Sistem Sosial yang Rusak, bukan Gadis itu

Si gadis yang dituduh Dinas Syariah Islam sebagai pelacur tersebut tak berkuasa melawan sistem. Ia hanya tamatan kelas 2 SMP. Tinggalnya pun di sebuah gubuk berukuran 4x4 meter dengan seorang ayah dan 2 saudara lelakinya. Ia bukan anak seorang pejabat atau orang berpunya yang masih bisa mengasingkan diri ataupun mencari akses menuju keadilan. Ia hanya seorang gadis yang menjadi korban sistem sosial – dini hari menonton konser musik keyboard di lapangan kota bersama kawan-kawan yang kemudian dirazia.

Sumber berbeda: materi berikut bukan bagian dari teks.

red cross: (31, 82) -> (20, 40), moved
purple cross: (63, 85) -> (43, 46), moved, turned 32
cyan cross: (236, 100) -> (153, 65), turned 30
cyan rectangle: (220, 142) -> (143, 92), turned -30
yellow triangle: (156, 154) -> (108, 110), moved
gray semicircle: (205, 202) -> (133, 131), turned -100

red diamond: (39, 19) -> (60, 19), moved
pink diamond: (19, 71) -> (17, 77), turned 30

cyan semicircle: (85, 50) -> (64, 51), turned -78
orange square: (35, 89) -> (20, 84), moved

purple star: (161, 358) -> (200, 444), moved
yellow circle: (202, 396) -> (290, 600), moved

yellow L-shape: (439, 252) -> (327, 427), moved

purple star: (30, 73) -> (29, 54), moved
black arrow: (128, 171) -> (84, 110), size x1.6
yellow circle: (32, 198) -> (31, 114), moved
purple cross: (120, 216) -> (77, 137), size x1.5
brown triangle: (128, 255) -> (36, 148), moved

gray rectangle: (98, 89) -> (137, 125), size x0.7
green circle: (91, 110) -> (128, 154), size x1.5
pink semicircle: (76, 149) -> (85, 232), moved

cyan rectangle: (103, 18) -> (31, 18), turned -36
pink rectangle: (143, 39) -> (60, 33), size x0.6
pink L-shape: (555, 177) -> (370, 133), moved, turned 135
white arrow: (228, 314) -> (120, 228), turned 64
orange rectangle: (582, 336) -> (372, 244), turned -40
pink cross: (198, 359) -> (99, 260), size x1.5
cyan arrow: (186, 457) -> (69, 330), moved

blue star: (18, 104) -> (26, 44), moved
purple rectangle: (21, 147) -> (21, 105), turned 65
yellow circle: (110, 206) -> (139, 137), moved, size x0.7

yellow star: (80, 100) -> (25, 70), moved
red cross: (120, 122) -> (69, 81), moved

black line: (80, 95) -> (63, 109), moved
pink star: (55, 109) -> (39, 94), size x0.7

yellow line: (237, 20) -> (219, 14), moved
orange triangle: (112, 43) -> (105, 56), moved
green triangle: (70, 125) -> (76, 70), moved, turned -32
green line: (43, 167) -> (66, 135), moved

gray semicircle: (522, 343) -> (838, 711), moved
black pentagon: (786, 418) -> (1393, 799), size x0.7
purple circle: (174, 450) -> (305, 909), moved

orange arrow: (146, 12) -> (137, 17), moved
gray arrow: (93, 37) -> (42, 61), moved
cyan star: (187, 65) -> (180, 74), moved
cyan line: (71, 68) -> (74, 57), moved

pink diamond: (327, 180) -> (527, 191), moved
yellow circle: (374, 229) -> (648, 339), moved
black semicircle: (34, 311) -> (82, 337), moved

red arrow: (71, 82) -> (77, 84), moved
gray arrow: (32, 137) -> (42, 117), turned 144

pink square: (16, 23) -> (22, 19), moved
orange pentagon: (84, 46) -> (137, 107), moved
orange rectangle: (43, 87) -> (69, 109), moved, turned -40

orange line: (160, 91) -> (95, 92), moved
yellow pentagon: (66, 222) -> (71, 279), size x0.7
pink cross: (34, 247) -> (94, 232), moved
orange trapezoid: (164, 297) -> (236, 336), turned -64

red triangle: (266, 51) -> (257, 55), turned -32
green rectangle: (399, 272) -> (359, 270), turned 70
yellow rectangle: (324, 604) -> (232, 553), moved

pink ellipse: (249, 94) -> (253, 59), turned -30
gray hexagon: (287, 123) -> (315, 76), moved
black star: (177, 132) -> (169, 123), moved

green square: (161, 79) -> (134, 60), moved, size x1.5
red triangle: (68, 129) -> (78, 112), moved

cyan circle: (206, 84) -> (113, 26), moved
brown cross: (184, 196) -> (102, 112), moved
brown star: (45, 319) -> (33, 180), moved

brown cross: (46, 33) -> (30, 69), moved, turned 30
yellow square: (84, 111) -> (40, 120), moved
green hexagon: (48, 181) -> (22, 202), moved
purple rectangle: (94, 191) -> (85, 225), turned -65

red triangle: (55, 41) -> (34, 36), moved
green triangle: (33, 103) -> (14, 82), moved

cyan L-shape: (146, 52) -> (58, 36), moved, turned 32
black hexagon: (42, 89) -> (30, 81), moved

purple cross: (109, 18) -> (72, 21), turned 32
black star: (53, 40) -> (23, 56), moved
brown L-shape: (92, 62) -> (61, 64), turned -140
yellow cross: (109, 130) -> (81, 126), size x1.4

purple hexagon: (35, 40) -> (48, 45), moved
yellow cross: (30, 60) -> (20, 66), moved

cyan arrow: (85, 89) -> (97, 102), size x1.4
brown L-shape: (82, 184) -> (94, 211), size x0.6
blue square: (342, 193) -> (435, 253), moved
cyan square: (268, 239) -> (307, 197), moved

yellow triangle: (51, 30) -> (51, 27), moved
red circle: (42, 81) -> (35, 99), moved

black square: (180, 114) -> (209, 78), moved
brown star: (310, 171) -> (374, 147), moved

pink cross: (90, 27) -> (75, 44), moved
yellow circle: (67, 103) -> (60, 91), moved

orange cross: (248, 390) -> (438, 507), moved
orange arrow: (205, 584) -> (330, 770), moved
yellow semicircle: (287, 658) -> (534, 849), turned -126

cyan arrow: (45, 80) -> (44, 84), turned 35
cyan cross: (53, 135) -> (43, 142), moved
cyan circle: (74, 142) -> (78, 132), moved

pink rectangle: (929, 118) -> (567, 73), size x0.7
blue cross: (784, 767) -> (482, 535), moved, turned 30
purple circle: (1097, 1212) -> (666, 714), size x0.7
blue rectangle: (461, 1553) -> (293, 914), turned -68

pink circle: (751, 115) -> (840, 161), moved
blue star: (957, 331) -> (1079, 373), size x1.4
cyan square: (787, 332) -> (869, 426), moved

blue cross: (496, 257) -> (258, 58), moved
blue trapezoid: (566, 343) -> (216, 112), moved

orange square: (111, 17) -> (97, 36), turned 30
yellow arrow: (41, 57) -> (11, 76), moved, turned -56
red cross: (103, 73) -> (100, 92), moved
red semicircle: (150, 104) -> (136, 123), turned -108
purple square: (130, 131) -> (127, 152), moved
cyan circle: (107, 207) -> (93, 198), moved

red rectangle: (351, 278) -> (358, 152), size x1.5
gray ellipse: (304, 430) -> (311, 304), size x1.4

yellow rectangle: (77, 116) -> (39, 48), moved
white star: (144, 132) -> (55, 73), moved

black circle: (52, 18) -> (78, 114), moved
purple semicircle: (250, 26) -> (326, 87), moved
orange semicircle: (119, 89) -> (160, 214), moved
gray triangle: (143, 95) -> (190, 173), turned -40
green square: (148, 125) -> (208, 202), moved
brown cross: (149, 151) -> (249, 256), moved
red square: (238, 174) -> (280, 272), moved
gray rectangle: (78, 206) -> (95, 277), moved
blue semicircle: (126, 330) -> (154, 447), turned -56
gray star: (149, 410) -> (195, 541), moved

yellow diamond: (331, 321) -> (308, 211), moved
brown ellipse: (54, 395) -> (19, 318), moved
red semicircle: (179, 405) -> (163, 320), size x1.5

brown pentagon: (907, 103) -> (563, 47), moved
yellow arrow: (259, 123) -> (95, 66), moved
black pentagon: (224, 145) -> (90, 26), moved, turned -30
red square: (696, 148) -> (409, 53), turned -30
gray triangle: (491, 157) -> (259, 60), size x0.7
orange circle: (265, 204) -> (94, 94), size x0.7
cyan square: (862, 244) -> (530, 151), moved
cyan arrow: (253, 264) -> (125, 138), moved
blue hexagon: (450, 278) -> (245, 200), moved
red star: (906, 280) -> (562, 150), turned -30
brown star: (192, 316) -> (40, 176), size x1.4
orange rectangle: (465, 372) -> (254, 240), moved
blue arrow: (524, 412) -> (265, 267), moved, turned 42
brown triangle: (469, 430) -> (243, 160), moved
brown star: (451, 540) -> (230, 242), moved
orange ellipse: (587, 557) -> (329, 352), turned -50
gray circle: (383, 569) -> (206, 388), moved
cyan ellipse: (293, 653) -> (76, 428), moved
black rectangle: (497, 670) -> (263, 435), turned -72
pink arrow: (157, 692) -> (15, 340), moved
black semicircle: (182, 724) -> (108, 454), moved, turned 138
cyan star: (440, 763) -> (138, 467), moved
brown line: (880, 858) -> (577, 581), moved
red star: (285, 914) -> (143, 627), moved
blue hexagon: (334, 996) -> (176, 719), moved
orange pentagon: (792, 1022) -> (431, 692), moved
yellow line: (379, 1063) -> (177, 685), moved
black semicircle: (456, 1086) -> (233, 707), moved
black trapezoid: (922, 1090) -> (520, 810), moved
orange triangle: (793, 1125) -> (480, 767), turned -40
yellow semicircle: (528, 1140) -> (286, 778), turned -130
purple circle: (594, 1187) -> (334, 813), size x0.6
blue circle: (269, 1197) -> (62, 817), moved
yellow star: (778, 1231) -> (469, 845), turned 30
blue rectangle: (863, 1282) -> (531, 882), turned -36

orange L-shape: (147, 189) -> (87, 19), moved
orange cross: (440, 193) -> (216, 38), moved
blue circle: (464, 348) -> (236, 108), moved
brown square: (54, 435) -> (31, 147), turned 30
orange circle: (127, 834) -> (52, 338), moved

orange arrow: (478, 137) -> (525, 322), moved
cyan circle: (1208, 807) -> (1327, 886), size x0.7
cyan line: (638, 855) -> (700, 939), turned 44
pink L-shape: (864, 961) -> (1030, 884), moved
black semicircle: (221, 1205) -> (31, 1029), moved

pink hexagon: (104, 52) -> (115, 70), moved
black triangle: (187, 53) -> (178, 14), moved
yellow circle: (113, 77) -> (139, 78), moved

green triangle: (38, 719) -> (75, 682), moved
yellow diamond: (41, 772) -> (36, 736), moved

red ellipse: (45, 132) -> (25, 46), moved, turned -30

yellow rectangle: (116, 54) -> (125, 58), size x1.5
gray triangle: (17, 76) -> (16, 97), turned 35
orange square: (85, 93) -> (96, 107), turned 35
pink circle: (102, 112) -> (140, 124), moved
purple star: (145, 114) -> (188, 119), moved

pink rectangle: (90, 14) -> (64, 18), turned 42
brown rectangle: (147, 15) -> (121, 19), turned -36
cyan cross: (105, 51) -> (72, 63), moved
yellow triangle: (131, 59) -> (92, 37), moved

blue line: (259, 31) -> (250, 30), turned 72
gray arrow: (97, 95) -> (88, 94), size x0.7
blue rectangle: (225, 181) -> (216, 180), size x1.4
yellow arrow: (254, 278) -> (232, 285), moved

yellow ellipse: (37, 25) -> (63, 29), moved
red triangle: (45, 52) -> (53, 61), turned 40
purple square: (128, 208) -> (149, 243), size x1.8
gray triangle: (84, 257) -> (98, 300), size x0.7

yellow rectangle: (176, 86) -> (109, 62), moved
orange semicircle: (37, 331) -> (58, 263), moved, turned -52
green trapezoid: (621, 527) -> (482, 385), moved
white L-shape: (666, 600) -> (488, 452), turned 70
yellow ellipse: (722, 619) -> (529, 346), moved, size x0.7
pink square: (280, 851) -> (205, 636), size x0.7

Si gadis itu tak berkuasa melawan Polisi Syariah – yang atas nama syariah (meski sering tidak mengikuti aturan syariah) bisa menuduh orang yang berzina atau pelacur hanya atas dasar penglihatan subjektif, jelas tak punya cukup uang untuk mencari hiburan lain yang lebih layak, atau mencari pergaulan yang lebih terjaga. Di lapangan itu, dini hari, semua orang bisa datang. Untuk seorang gadis miskin tanpa kerja dan tak melanjutkan sekolah, ia tidak punya pilihan dan tidak diberi pemahaman bahwa ia bisa memilih. Tapi si gadis berkuasa atas satu hal: nyawanya sendiri.

Dengan pemberitaan seperti itu, si gadis Langsa itu hanya bisa merasakan malu yang dalam dan akhirnya menulis sepucuk surat pada ayahnya sebelum meninggal, bersumpah bahwa ia tidak pernah menjual diri.

Kematiannya tidak hanya menguak persoalan kacaunya penerapan dan metode yang dimiliki Polisi Syariah dan semua institusi atas nama moral. Kematiannya adalah pucuk dari lapisan persoalan sosial dan ekonomi, yang mempengaruhi kontradiksi ‘aneh’ antara upaya mengkonservatifkan masyarakat Aceh dengan simbol syariah, dengan sudah rusak dan permisifnya nilai-nilai sosial itu sendiri di masyarakat. Mudah untuk mengkambinghitamkan ‘orang-orang Medan’ sebagai biang kerusakan ‘moral’ di Aceh. Tetapi persoalan pergaulan bebas, prostitusi, germo dan konsumen dari kejahatan seksual ini seperti endapan yang tak bisa usai hanya dengan melakukan razia para perempuan seolah mereka sekedar lalat yang berkerubung di tempat sampah.

Jika ingin melenyapkan ‘lalat’, kenapa tidak dibersihkan tempatnya? Sistem sosial yang permisif telah membiarkan lapangan publik mendapat ijin untuk melakukan konser musik sampai dini hari, di negeri yang konon Syariah itu, dengan penonton para ABG. Baru ketika mendapat pengaduan warga, Polisi Syariah datang seperti penyelamat moral yang main hantam ‘lalat-lalat’ kecil itu. Adakah Polisi Syariah mau membersihkan sampah utamanya? Menegakkan jam malam tidak hanya untuk perempuan tak berdaya, tapi untuk industri ‘bawah tanah’ yang dibacking aparat dan politisi, atau benar-benar menerapkan sosialisasi pendidikan Islami ke masyarakat dengan lebih simpatik?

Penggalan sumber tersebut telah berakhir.